House vote will hurt millions of unemployed workers
Turning their backs on millions of unemployed workers who can’t make ends meet without the help of their unemployment insurance (UI) benefits, 229 Republican House members voted not to renew federal emergency benefits for the long-term unemployed. In a bipartisan vote, the Senate had agreed to continue the emergency benefits until the end of February, along with an extension of the payroll tax cut that expires at the end of December. But the House refused to consider that bill yesterday, killing hopes for the unemployed as winter begins.
What does the House vote mean for the unemployed?
Regular state UI benefits generally last no more than 26 weeks. The average benefit is less than $300 a week, but an individual’s benefit varies depending on previous earnings and state law. The maximum state-provided benefit currently ranges from $235 in Mississippi to $629 ($943 with dependents) in Massachusetts.
The federal legislation the House was voting on provides up to 73 weeks of additional benefits; workers in any state who exhaust their regular UI benefits before they can find a job can receive up to 34 additional weeks of benefits through the temporary federal Emergency Unemployment Compensation (EUC) program enacted in 2008. That number rises to 53 weeks in states with especially high unemployment rates. Workers who exhaust both their regular UI and EUC benefits can receive up to 20 additional weeks of benefits through the Extended Benefits (EB) program.
The House vote will terminate all of the additional federal weekly unemployment insurance benefits, as of Jan. 3, 2012. For more than 400,000 workers who will exhaust all of their regular state benefits in January, there will be no more federal help; their benefits will be cut off. More workers will exhaust benefits in February and each succeeding month, and all of them – millions of workers — will be denied any federal benefits.

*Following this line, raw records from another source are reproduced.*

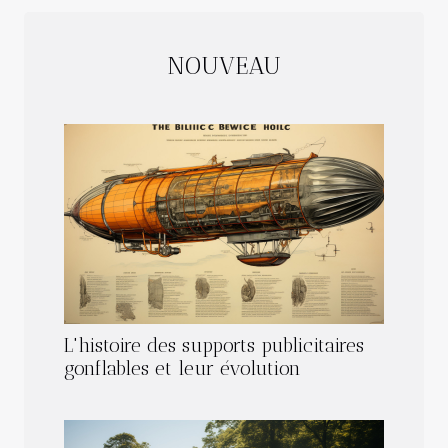
NOUVEAU
L'histoire des supports publicitaires
gonflables et leur évolution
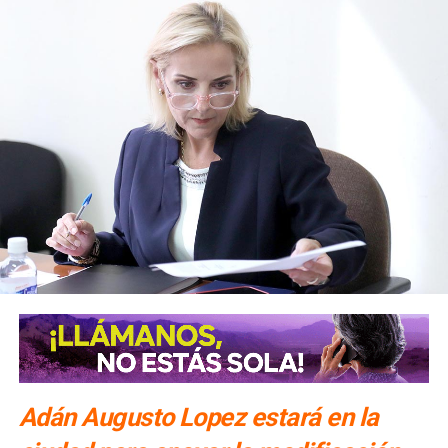
Adán Augusto Lopez estará en la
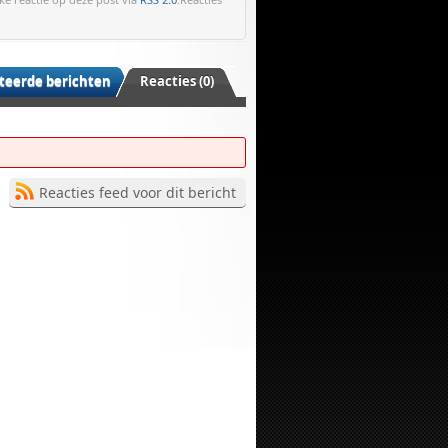
teerde berichten
Reacties (0)
Reacties feed voor dit bericht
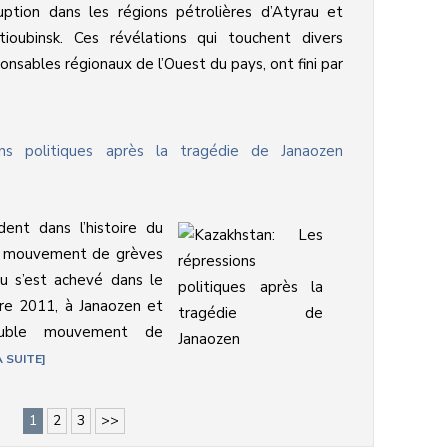
uption dans les régions pétrolières d’Atyrau et
tioubinsk. Ces révélations qui touchent divers
onsables régionaux de l’Ouest du pays, ont fini par
ons politiques après la tragédie de Janaozen
ent dans l’histoire du
e mouvement de grèves
u s’est achevé dans le
re 2011, à Janaozen et
ouble mouvement de
A SUITE
1
2
3
>>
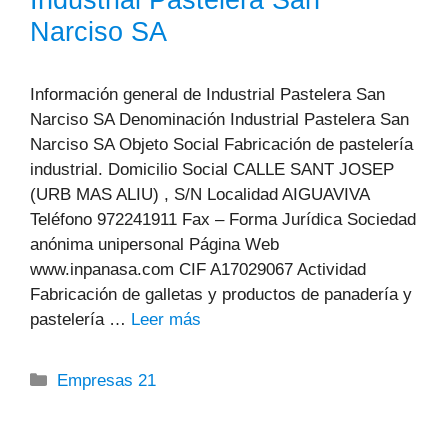
Industrial Pastelera San
Narciso SA
Información general de Industrial Pastelera San
Narciso SA Denominación Industrial Pastelera San
Narciso SA Objeto Social Fabricación de pastelería
industrial. Domicilio Social CALLE SANT JOSEP
(URB MAS ALIU) , S/N Localidad AIGUAVIVA
Teléfono 972241911 Fax – Forma Jurídica Sociedad
anónima unipersonal Página Web
www.inpanasa.com CIF A17029067 Actividad
Fabricación de galletas y productos de panadería y
pastelería …
Leer más
Categorías
Empresas 21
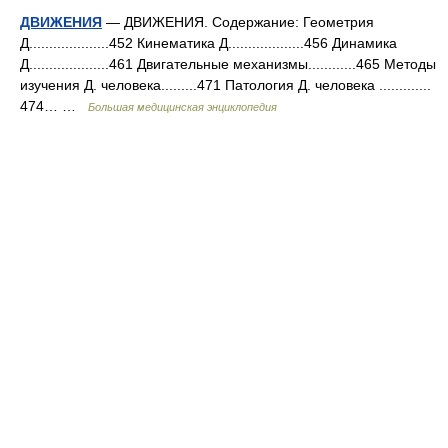
ДВИЖЕНИЯ
— ДВИЖЕНИЯ. Содержание: Геометрия
Д....................452 Кинематика Д...................456 Динамика
Д....................461 Двигательные механизмы............465 Методы
изучения Д. человека.........471 Патология Д. человека .............
474… …
Большая медицинская энциклопедия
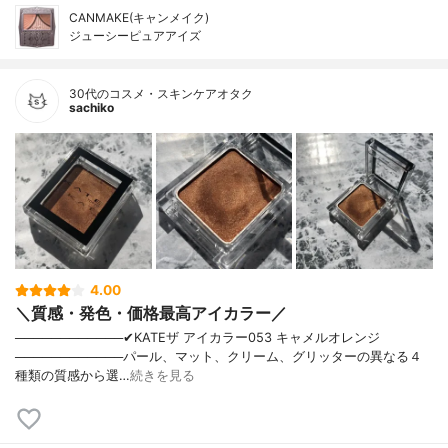
CANMAKE(キャンメイク)
ジューシーピュアアイズ
30代のコスメ・スキンケアオタク
sachiko
4.00
＼質感・発色・価格最高アイカラー／
────────────✔︎KATEザ アイカラー053 キャメルオレンジ
────────────パール、マット、クリーム、グリッターの異なる４
種類の質感から選…
続きを見る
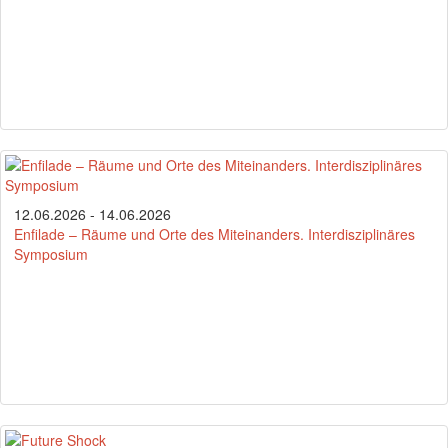
12.06.2026 - 14.06.2026
Enfilade – Räume und Orte des Miteinanders. Interdisziplinäres
Symposium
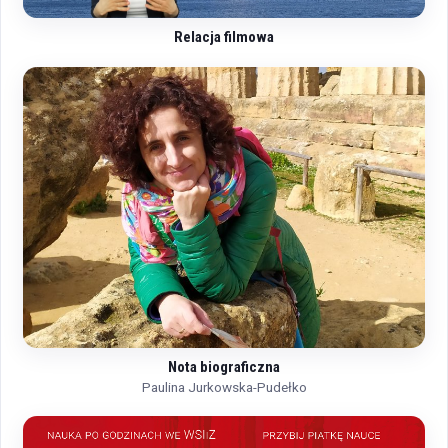
Relacja filmowa
Nota biograficzna
Paulina Jurkowska-Pudełko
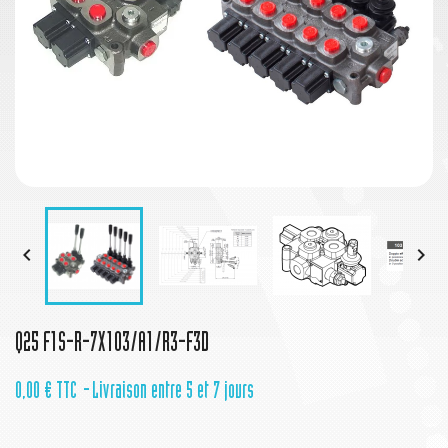


Q25 F1S-R-7X103/A1/R3-F3D
0,00 €
TTC
Livraison entre 5 et 7 jours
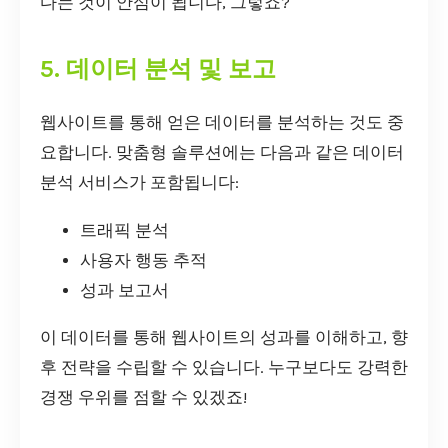
다는 것이 안심이 됩니다, 그렇죠?
5. 데이터 분석 및 보고
웹사이트를 통해 얻은 데이터를 분석하는 것도 중
요합니다. 맞춤형 솔루션에는 다음과 같은 데이터
분석 서비스가 포함됩니다:
트래픽 분석
사용자 행동 추적
성과 보고서
이 데이터를 통해 웹사이트의 성과를 이해하고, 향
후 전략을 수립할 수 있습니다. 누구보다도 강력한
경쟁 우위를 점할 수 있겠죠!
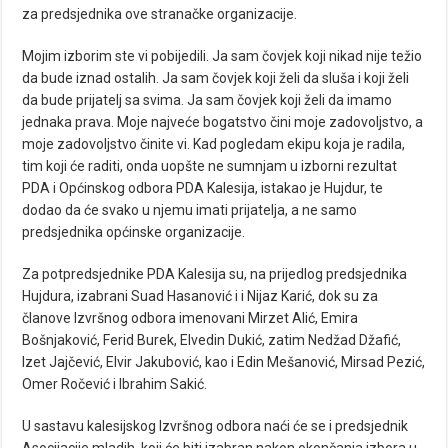
za predsjednika ove stranačke organizacije.
Mojim izborim ste vi pobijedili. Ja sam čovjek koji nikad nije težio
da bude iznad ostalih. Ja sam čovjek koji želi da sluša i koji želi
da bude prijatelj sa svima. Ja sam čovjek koji želi da imamo
jednaka prava. Moje najveće bogatstvo čini moje zadovoljstvo, a
moje zadovoljstvo činite vi. Kad pogledam ekipu koja je radila,
tim koji će raditi, onda uopšte ne sumnjam u izborni rezultat
PDA i Općinskog odbora PDA Kalesija, istakao je Hujdur, te
dodao da će svako u njemu imati prijatelja, a ne samo
predsjednika općinske organizacije.
Za potpredsjednike PDA Kalesija su, na prijedlog predsjednika
Hujdura, izabrani Suad Hasanović i i Nijaz Karić, dok su za
članove Izvršnog odbora imenovani Mirzet Alić, Emira
Bošnjaković, Ferid Burek, Elvedin Dukić, zatim Nedžad Džafić,
Izet Jajčević, Elvir Jakubović, kao i Edin Mešanović, Mirsad Pezić,
Omer Ročević i Ibrahim Sakić.
U sastavu kalesijskog Izvršnog odbora naći će se i predsjednik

Nearly 600,000 very long-term unemployed workers who are currently receiving Extended Benefits will lose those benefits in January 2012 because their states will end their EB program when full federal funding expires.
More than 3 million workers are currently receiving EUC. Most of them will lose those benefits prematurely if the legislation is not renewed. EUC provides benefits in “tiers” of weeks; people receiving EUC as of Jan. 3, 2012 will be allowed to complete their current tier but not move on to the next tier. The National Employment Law Project estimates that over 700,000 workers will reach the end of their current tier and thus receive no further federal benefits in January. Many more will lose EUC benefits prematurely in the months to follow.
Altogether, the Department of Labor estimates that about 2.5 million workers will lose benefits by March 3, 2012, and 5 million by year’s end, if federal benefits are not renewed.
Although the economy has improved since the depths of the recession, by any measure, the labor market is very poor, and jobless workers face terrible challenges. A recent report by the Council of Economic Advisers makes clear that the jobless are not to blame for their situation; the fault lies with the economy:
As of November 2011, the unemployment rate stood at 8.6 percent and 5.7 million workers had been out of work for more than 26 weeks; the average duration of unemployment was 40.9 weeks. In October, the latest month for which job vacancy data are available, there were more than four job seekers per job opening (versus 1.5 pre-recession). Estimates based on flow data from the Bureau of Labor Statistics monthly Current Population Survey (CPS) show that the probability that an unemployed worker finds a job in any given month is roughly 17 percent. For those who have been unemployed for more than 26 weeks, the monthly job-finding rate is closer to 10 percent.